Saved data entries
·····
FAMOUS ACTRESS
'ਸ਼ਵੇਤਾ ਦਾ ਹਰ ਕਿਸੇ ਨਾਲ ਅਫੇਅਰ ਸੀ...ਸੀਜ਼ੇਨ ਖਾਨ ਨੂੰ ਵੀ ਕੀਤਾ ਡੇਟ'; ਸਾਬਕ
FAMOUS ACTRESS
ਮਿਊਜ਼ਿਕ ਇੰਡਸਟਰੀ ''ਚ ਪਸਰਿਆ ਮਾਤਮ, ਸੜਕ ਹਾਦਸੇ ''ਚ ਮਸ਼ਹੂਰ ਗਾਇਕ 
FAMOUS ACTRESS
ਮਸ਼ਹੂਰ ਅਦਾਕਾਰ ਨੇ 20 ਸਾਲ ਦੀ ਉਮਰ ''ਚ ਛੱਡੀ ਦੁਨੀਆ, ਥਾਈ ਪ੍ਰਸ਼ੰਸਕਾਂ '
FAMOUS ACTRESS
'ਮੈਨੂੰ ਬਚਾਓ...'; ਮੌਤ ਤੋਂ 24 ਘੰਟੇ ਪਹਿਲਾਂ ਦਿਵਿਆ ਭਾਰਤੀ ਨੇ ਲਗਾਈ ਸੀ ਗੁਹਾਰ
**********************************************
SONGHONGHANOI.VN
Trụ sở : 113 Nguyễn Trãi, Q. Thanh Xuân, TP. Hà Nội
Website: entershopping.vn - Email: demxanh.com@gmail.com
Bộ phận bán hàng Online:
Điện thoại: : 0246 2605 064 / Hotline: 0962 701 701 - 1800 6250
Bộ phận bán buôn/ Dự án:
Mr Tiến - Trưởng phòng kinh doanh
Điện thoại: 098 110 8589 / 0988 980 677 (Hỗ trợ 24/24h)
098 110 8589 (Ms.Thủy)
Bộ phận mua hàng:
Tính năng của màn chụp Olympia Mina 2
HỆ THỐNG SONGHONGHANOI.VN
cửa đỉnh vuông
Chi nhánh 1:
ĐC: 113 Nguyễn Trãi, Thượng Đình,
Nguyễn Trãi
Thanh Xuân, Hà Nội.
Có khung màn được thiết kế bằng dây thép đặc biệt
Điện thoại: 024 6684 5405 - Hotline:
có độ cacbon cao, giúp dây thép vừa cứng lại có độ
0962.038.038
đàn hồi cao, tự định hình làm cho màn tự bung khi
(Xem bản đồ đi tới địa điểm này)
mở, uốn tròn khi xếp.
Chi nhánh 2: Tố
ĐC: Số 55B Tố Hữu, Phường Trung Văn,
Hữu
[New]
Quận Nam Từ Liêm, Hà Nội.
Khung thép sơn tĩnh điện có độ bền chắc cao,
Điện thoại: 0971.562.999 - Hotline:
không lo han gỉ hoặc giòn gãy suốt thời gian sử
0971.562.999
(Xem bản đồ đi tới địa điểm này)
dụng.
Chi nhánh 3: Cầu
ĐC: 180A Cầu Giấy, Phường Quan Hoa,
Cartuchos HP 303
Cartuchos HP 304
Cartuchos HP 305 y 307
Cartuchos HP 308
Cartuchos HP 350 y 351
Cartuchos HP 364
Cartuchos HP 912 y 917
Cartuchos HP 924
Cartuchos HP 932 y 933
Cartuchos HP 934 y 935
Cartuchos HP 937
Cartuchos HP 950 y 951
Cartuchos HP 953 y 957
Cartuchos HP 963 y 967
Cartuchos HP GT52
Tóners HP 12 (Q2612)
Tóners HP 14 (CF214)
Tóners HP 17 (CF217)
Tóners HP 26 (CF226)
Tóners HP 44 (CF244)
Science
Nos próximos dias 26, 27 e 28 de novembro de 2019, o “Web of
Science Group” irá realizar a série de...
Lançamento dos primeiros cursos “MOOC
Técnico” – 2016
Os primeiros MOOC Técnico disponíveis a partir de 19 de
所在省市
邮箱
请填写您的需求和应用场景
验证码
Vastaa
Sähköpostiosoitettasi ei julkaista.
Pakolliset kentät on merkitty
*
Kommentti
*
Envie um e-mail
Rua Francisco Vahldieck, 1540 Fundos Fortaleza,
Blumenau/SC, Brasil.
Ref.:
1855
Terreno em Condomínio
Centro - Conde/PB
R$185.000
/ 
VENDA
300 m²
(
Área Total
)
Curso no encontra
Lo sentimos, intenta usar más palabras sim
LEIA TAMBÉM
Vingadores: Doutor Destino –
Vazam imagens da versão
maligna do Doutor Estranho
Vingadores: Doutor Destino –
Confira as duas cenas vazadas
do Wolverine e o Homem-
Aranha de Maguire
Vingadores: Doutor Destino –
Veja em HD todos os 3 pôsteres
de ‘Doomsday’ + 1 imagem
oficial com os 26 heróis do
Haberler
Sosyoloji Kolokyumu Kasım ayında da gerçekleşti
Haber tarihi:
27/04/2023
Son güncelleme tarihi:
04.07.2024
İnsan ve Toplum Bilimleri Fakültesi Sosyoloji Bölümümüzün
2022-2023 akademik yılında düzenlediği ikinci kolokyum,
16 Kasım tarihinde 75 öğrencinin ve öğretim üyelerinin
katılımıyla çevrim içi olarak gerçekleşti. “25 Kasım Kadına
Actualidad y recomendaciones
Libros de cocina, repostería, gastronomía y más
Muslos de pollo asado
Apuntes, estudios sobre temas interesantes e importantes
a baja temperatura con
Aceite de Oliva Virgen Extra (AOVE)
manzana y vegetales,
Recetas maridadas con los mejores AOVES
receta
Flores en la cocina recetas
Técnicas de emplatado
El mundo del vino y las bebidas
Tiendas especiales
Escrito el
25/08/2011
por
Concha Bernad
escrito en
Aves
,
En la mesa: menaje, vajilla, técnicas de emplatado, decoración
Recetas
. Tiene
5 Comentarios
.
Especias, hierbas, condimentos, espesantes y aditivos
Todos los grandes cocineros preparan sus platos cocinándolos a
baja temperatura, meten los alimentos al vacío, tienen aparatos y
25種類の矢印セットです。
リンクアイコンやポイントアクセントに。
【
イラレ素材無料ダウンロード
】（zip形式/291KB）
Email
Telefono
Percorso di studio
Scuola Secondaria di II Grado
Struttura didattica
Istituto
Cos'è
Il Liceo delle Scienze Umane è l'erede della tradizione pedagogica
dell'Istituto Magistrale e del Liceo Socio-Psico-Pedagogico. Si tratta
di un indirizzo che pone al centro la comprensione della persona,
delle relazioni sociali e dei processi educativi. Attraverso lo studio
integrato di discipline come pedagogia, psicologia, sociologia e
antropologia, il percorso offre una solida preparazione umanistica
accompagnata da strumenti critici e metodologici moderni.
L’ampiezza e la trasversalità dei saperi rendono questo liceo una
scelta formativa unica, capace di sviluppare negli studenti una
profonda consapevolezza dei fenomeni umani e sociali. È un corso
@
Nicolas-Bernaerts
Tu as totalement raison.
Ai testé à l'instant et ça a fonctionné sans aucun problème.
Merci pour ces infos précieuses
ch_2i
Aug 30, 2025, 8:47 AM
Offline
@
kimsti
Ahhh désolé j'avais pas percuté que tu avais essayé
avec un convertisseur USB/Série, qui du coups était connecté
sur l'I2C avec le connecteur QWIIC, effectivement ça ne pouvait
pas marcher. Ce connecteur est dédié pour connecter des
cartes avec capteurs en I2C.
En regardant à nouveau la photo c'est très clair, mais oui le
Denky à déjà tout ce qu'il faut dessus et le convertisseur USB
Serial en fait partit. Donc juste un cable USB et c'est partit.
·····
● **TASK DETAILS**
After reading the records above, say how many lines hold the string "Tóners", using only a number.

● **ANSWER SPACE**
5